Ist der Saarkran ein Wahrzeichen?

Nach der Demontage des maroden Saarkranauslegers bleibt die Zukunft des restlichen Bauwerkes am Flussufer voraussichtlich bis Herbst ungewiss. Erst dann wird der Stadtverwaltung eine brauchbare Schätzung der Kosten für die Sanierung des Krans vorliegen. Auch auf der Online-Seite "Leben in Saarbrücken" der Saarbrücker SZ-Ausgabe diskutieren viele über das Für und Wider einer Sanierung des Saarkrans. Lesen Sie hier Ausschnitte aus der Diskussion.

Saarbrücken. Um den Saarkran ist es schlecht bestellt (die SZ berichtete). Ob er überhaupt restauriert wird, ist fraglich. Wir wollten von Saarbrückern wissen, ob der Kran für sie sanierungswürdig ist und als Wahrzeichen taugt. Die Meinungen sind geteilt.Sarah Lang (21) war regelrecht schockiert, als sie bei einem Heimatbesuch bemerkte, dass der markante Saarkranausleger demontiert wurde. "Für mich gehörte der Saarkran immer zu Saarbrücken genauso wie die Ludwigskirche und das Rathaus. Außerdem hat er auch eine Erinnerungsfunktion, die man nicht einfach außer Acht lassen sollte", sagt sie. Ähnlich sieht es Jorge Höppner, Student aus dem kolumbianischen Barranquilla, der zurzeit in Homburg lebt. Er bedauert die Demontage des Auslegers. Der Kran stellt für ihn ein wahres Merkmal Saarbrückens dar, das auch auf vielen Postkarten abgebildet ist.

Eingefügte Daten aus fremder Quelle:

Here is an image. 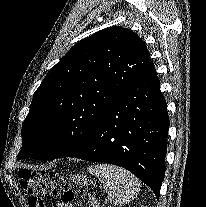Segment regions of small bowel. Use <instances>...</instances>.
Masks as SVG:
<instances>
[{"label": "small bowel", "mask_w": 206, "mask_h": 207, "mask_svg": "<svg viewBox=\"0 0 206 207\" xmlns=\"http://www.w3.org/2000/svg\"><path fill=\"white\" fill-rule=\"evenodd\" d=\"M57 207H73L71 204H66V203H58Z\"/></svg>", "instance_id": "obj_1"}]
</instances>
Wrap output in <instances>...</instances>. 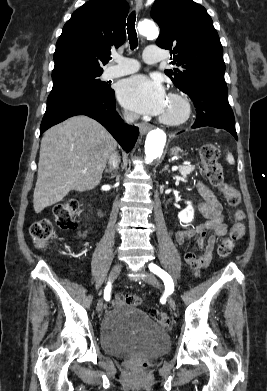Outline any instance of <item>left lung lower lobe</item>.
Returning a JSON list of instances; mask_svg holds the SVG:
<instances>
[{"label": "left lung lower lobe", "mask_w": 267, "mask_h": 391, "mask_svg": "<svg viewBox=\"0 0 267 391\" xmlns=\"http://www.w3.org/2000/svg\"><path fill=\"white\" fill-rule=\"evenodd\" d=\"M193 100L197 119L192 128L211 126L225 129L236 139L235 119L228 103V90L224 84L203 82L185 91Z\"/></svg>", "instance_id": "left-lung-lower-lobe-1"}]
</instances>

Thomas Buhrmann (54) aus Riegelsberg findet es schade, dass der Ausleger weg ist. Der Kran gehöre zu Saarbrücken. "Als ich noch Schüler war, war der Saarkran noch eine alte Ruine, in der wir uns zum Trinken getroffen haben", erinnert sich Buhrmann. Als wirkliches Wahrzeichen Saarbrückens würde er ihn jedoch nicht bezeichnen. Dies sind für ihn "die Ludwigskirche, das Rathaus und natürlich, nicht zu vergessen, das Ludwigsparkstadion".

Janine Leroux (18) aus Püttlingen jedoch ist dagegen, dass der Saarkran restauriert wird: "Er hat doch sowieso keine Funktion mehr." Als Wahrzeichen würde sie ihn ebenfalls nicht bezeichnen. Da seien das Saarbrücker Schloss und der neue große Eurobahnhof repräsentativer.

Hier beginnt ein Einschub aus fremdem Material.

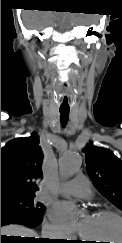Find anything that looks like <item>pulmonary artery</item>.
<instances>
[{
    "instance_id": "obj_1",
    "label": "pulmonary artery",
    "mask_w": 122,
    "mask_h": 243,
    "mask_svg": "<svg viewBox=\"0 0 122 243\" xmlns=\"http://www.w3.org/2000/svg\"><path fill=\"white\" fill-rule=\"evenodd\" d=\"M59 192L81 198H90L92 196L90 184L82 175H78L73 180L63 183L59 189Z\"/></svg>"
}]
</instances>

Christoph Schorr (53) aus Heusweiler bedauert die Demontage des Kran-Auslegers, steht einer teuren Sanierung des verbliebenen Bauteils jedoch eher kritisch gegenüber.

Filiz Lazotta (27) aus Heidelberg ist regelmäßig in Saarbrücken zu Besuch und kannte den Kran bisher nicht einmal. "Keiner meiner Saarbrücker Freunde hat je diesen Kran erwähnt, dafür besichtigten wir aber Sehenswürdigkeiten wie Ludwigskirche, Johanneskirche, Rathaus und natürlich das Schloss", erzählt sie.

Gerhard Ferber: Es ist eine Schande, den Kran zu entfernen, er war ein Wahrzeichen an der Wilhelm-Heinrich-Brücke und müsste erhalten bleiben!

Karl Napf: Ganz klar ein Wahrzeichen, dann lieber den 4. Pavillon nicht fertig machen oder den Marmorboden weglassen und den Kran sanieren.

Eckhard Holzhauser: Der Saarkran ist für mich das Wahrzeichen Saarbrückens an der Saar und genauso wichtig wie Schloss und Alte Brücke! Kann mich Karl Napf nur anschließen. Ich kann die Prioritäten der Stadt manchmal nicht ganz nachvollziehen!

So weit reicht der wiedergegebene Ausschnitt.